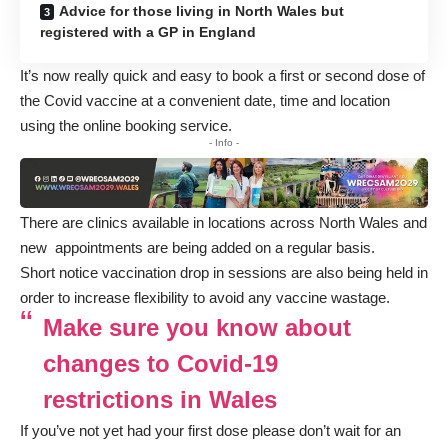
Advice for those living in North Wales but
registered with a GP in England
It’s now really quick and easy to book a first or second dose of
the Covid vaccine at a convenient date, time and location
using the
online booking service
.
- Info -
There are clinics available in locations across North Wales and
new appointments are being added on a regular basis.
Short notice vaccination drop in sessions are also being held in
order to increase flexibility to avoid any vaccine wastage.
Make sure you know about
changes to Covid-19
restrictions in Wales
If you’ve not yet had your first dose please don’t wait for an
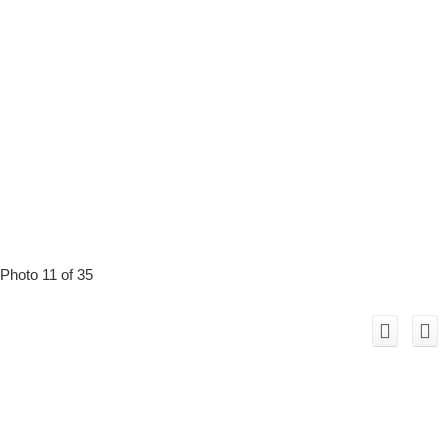
Photo 11 of 35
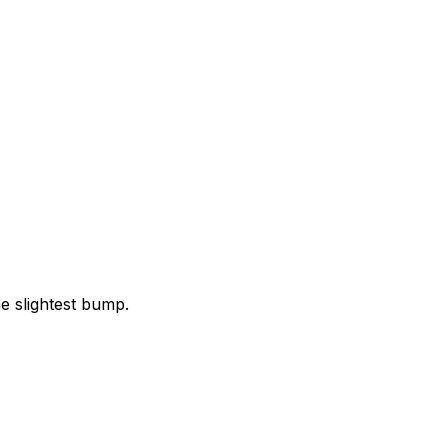
e slightest bump.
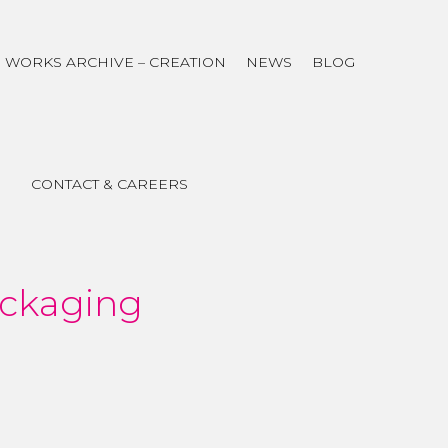
WORKS ARCHIVE – CREATION
NEWS
BLOG
CONTACT & CAREERS
ackaging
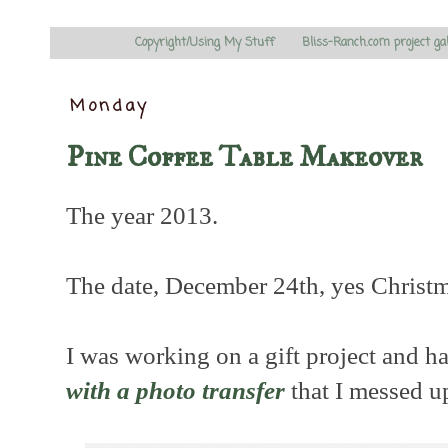
Copyright/Using My Stuff
Bliss-Ranch.com project ga
Monday
Pine Coffee Table Makeover
The year 2013.
The date, December 24th, yes Christ
I was working on a gift project and ha
with a photo transfer
that I messed u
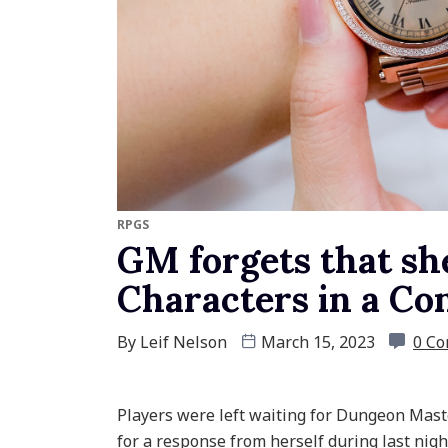
RPGS
GM forgets that she
Characters in a Co
By
Leif Nelson
March 15, 2023
0 C
Players were left waiting for Dungeon Maste
for a response from herself during last nigh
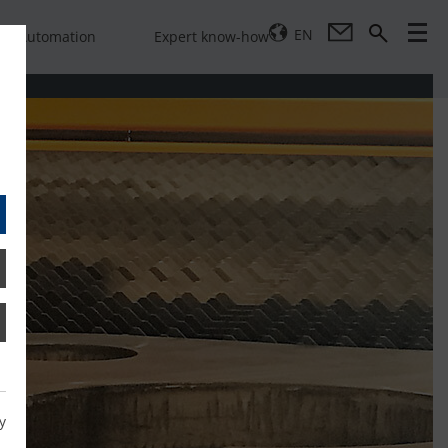
EN
Automation
Expert know-how
y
++++++++++++++++++++
(WORK TO BE COMPLETED) Quote, please, only the lines running from the one with "Make sure you know about" down to the final line of the data above, keeping both ends and skipping the pictures.

(TASK SOLUTION)
Make sure you know about
changes to Covid-19
restrictions in Wales
If you’ve not yet had your first dose please don’t wait for an
Photo 11 of 35
e slightest bump.
WORKS ARCHIVE – CREATION
NEWS
BLOG
CONTACT & CAREERS
ackaging
Copyright/Using My Stuff
Bliss-Ranch.com project ga
Monday
Pine Coffee Table Makeover
The year 2013.
The date, December 24th, yes Christ
I was working on a gift project and ha
with a photo transfer
that I messed u
RPGS
GM forgets that she
Characters in a Co
By
Leif Nelson
March 15, 2023
0 C
Players were left waiting for Dungeon Maste
for a response from herself during last nigh
EN
Automation
Expert know-how
y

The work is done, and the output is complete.